What Is a Rebound?
In finance and economics, a rebound refers to a recovery from a prior period of negative activity or losses—such as a company posting strong results after a year of losses or introducing a successful product line after struggling with false starts.
In the context of stocks or other securities, a rebound means that the price has risen from a lower level.
For the general economy, a rebound means that economic activity has increased from lower levels, such as the bounce back following a recession.
- Rebounds occur when events, trends, or securities switch course and move higher after a period of decline.
- A company might report strong earnings in its fiscal year after the previous year’s losses, or a successful product launch after several duds.
- In terms of the stock market, a rebound could be a day or a period of time in which a stock or the stock market overall, recovers after a selloff.

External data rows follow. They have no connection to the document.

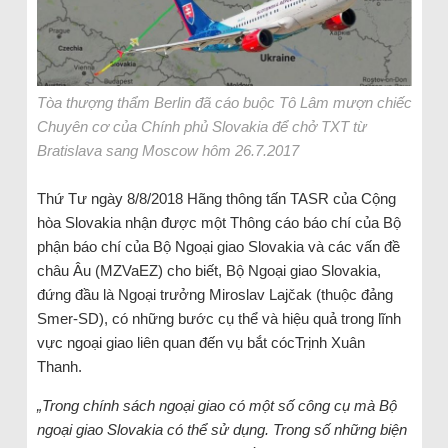
Tòa thượng thẩm Berlin đã cáo buộc Tô Lâm mượn chiếc
Chuyên cơ của Chính phủ Slovakia để chở TXT từ
Bratislava sang Moscow hôm 26.7.2017
Thứ Tư ngày 8/8/2018 Hãng thông tấn TASR của Cộng
hòa Slovakia nhận được một Thông cáo báo chí của Bộ
phận báo chí của Bộ Ngoại giao Slovakia và các vấn đề
châu Âu (MZVaEZ) cho biết, Bộ Ngoại giao Slovakia,
đứng đầu là Ngoại trưởng Miroslav Lajčak (thuộc đảng
Smer-SD), có những bước cụ thể và hiệu quả trong lĩnh
vực ngoại giao liên quan đến vụ bắt cócTrịnh Xuân
Thanh.
„Trong chính sách ngoại giao có một số công cụ mà Bộ
ngoại giao Slovakia có thể sử dụng. Trong số những biện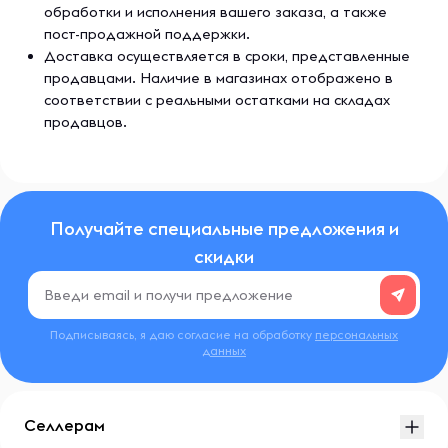
обработки и исполнения вашего заказа, а также
пост-продажной поддержки.
Доставка осуществляется в сроки, представленные
продавцами. Наличие в магазинах отображено в
соответствии с реальными остатками на складах
продавцов.
Получайте специальные предложения и
скидки
Подписываясь, я даю согласие на обработку
персональных
данных
Селлерам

- When it comes to the economy, a rebound is part of the normal business cycle that includes expansion, peak, recession, trough, and recovery.
Understanding a Rebound
Rebounds are a natural occurrence as part of the ever-changing business cycles. Economic recessions and market declines are an inevitable part of the business cycles. Economic recessions occur periodically when business grows too quickly relative to the growth of the economy.
Similarly, stock market declines occur when stocks become overvalued in relation to the pace of economic expansion. The price of commodities, such as oil, declines when supply exceeds demand. In some extreme cases, such as the housing bubble, prices may decline when asset values become overinflated due to speculation. However, in every instance, a decline has been followed by a rebound.

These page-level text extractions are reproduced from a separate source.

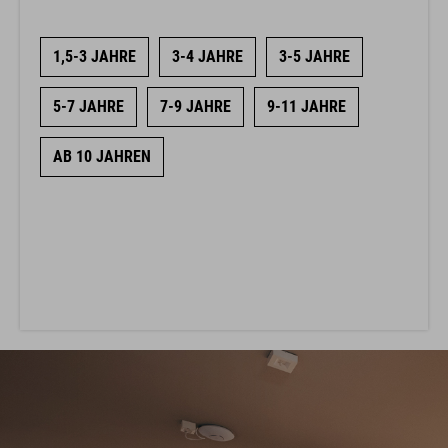
1,5-3 JAHRE
3-4 JAHRE
3-5 JAHRE
5-7 JAHRE
7-9 JAHRE
9-11 JAHRE
AB 10 JAHREN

The economy is also defined by periods of rebounding off of periods of sluggish activity or shrinking GDP. A recession is defined by economists as two consecutive quarters without economic growth. Recessions are part of the business cycle which consists of expansion, peak, recession, trough, and recovery. A rebound from a recession would occur in the recovery stage, as economic activity picks up steam and GDP growth turns positive again. Economic rebounds may be aided by monetary and/or fiscal stimulus enacted by policymakers.
Regardless of the type of decline—whether it be economic, housing prices, commodity prices, or stocks—in all instances, historically, a decline has been followed by a rebound.

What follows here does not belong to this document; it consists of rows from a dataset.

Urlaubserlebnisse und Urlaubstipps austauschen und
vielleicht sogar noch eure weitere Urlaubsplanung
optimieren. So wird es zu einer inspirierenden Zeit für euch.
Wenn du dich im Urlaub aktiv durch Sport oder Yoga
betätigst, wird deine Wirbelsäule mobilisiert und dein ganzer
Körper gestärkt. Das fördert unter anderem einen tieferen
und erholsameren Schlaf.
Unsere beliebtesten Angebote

Dead Cat Bounce vs. Trend Reversal
A rebound may signal a reversal in a prevailing downtrend from bearish to bullish. However, it may also be a dead-cat bounce, or false rally, that continues on to a steeper selloff. A dead cat bounce is a continuation pattern, where at first there is a strong rebound that appears to be a reversal of the secular trend, but it is quickly followed by a continuation of the downward price move. It becomes a dead cat bounce (and not a reversal) after the price drops below its prior low.
Frequently, downtrends are interrupted by brief periods of recovery, or small rallies, when prices temporarily rebound. This can be a result of traders or investors closing out short positions or buying on the assumption that the security has reached a bottom.
Historical Examples of Rebounds
Stock market prices often rebound after a steep selloff as investors seek to purchase shares at a bargain price and technical signals indicate that the move was oversold.
The steep stock market decline that rocketed markets in mid-August threw investors for a loop, with the Dow Jones Industrial Average (DJIA) dropping 800 points, or 3%, on August 14th, 2019, in the worst trading day of that year. But the blue-chip bellwether rebounded a bit the following session, gaining nearly 100 points back after strong July retail sales figures, and better-than-expected quarterly results from Wal-Mart helped cool investor fears.
Similarly, stocks plunged across the board on Christmas Eve, 2018, in a shortened session, with economic fears causing the indexes to post their worst pre-Christmas day losses in many years—in the case of the Dow, the worst ever in its 122-year history. But on the first trading day after Christmas, on Dec. 26, 2018, the Dow Jones Industrial Average, the S&P 500, the Nasdaq Composite, and the small-cap Russell 2000 index all gained at least 5%. The Dow’s rise of 1,086 points during that session was its biggest one-day rise.